Read the introduction to this section to find out about the health risks, in particular for friable asbestos. 

Non-friable (bonded) asbestos products

Non-friable asbestos is made from a bonding compound, such as cement, mixed with a small proportion of asbestos fibres.

Non-friable asbestos products are solid and rigid, and cannot be crumbled or reduced to a powder by hand pressure. 

In the Northern Territory, many buildings were constructed using non-friable asbestos cement materials, including the following: 

  • roofing
  • shingles and siding
  • exterior and interior wall cladding
  • eaves
  • fencing
  • water or flue pipes
  • fire doors
  • floor tiles and linoleum
  • communication pits and ducts
  • electric circuit boards
  • bitumen-based waterproofing
  • in mechanical services plant rooms.

Friable asbestos products

Asbestos is friable if it can be easily crumbled in your hand. 

Non-friable asbestos material may become friable if it is crumbling, or damaged by breaking, cutting, drilling or sanding. 

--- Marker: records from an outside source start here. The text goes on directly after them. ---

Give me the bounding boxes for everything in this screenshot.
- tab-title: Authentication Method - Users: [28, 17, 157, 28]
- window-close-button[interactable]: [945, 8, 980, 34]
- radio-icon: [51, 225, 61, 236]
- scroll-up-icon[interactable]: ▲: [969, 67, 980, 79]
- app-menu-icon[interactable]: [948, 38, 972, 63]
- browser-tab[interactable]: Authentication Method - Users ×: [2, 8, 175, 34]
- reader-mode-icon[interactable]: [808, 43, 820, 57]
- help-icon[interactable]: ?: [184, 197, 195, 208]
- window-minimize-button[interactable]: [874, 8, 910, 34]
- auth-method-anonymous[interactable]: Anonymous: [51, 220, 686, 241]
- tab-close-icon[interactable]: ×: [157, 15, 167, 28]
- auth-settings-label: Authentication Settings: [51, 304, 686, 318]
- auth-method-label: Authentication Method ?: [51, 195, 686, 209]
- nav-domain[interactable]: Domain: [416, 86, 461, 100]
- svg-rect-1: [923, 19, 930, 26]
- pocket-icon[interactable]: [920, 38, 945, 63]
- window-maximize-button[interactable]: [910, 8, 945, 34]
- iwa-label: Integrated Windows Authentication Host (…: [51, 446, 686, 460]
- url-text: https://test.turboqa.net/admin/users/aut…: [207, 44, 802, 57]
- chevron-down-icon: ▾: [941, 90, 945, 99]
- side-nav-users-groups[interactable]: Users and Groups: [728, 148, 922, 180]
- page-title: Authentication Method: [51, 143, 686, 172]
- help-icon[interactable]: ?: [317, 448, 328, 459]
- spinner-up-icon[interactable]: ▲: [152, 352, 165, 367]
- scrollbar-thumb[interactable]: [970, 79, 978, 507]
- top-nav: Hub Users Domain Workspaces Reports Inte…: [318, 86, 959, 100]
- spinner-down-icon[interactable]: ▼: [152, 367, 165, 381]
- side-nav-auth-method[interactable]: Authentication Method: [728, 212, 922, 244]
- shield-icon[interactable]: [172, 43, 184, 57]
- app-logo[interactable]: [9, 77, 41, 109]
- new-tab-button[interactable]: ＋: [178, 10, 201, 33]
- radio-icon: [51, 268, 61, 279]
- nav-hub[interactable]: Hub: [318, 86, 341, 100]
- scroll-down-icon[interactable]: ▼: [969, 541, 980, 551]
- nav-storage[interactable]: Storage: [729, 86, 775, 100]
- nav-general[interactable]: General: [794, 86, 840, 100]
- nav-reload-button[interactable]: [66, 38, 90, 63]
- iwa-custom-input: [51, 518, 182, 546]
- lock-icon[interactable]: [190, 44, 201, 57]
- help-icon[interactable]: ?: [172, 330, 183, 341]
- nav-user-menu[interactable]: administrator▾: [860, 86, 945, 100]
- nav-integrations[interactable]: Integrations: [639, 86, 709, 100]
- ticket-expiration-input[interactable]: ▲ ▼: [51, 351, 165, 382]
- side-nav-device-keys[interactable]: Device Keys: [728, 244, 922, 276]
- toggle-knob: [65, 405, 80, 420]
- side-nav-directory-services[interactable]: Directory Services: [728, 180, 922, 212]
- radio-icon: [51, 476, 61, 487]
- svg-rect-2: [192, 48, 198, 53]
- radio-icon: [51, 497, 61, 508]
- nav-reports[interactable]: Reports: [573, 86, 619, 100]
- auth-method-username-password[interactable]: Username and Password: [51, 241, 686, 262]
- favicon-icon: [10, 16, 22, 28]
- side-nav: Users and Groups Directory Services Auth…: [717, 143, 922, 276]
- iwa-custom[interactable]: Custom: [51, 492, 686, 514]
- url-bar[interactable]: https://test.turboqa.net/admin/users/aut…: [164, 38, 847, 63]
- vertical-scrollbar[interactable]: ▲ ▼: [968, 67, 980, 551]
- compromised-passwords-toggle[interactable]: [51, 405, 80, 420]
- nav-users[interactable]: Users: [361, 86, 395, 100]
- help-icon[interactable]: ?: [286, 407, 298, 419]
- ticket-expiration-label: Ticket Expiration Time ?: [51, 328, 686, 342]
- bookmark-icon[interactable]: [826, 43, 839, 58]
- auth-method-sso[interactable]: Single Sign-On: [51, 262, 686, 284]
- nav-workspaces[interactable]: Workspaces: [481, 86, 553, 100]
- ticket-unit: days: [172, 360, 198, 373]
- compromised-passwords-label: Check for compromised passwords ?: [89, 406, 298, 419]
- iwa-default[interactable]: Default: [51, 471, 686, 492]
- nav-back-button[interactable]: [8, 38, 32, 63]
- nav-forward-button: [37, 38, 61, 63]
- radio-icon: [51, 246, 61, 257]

Friable asbestos products were used to construct buildings in the past, and may be found in the following:

  • asbestos-rope door gaskets in wood stoves
  • loose fill roofing insulation
  • spray-on insulation or soundproofing               
  • low-density asbestos fibreboard on hot-water pipes, domestic heaters and stoves - eg: lagging
  • backing material on floor tiles and vinyl flooring
  • textured paints and decorative ceiling coatings
  • heat-resistant fabrics
  • boiler insulation
  • fire retardant material on steelwork
  • brick and plaster sealants, fillers and some adhesive products.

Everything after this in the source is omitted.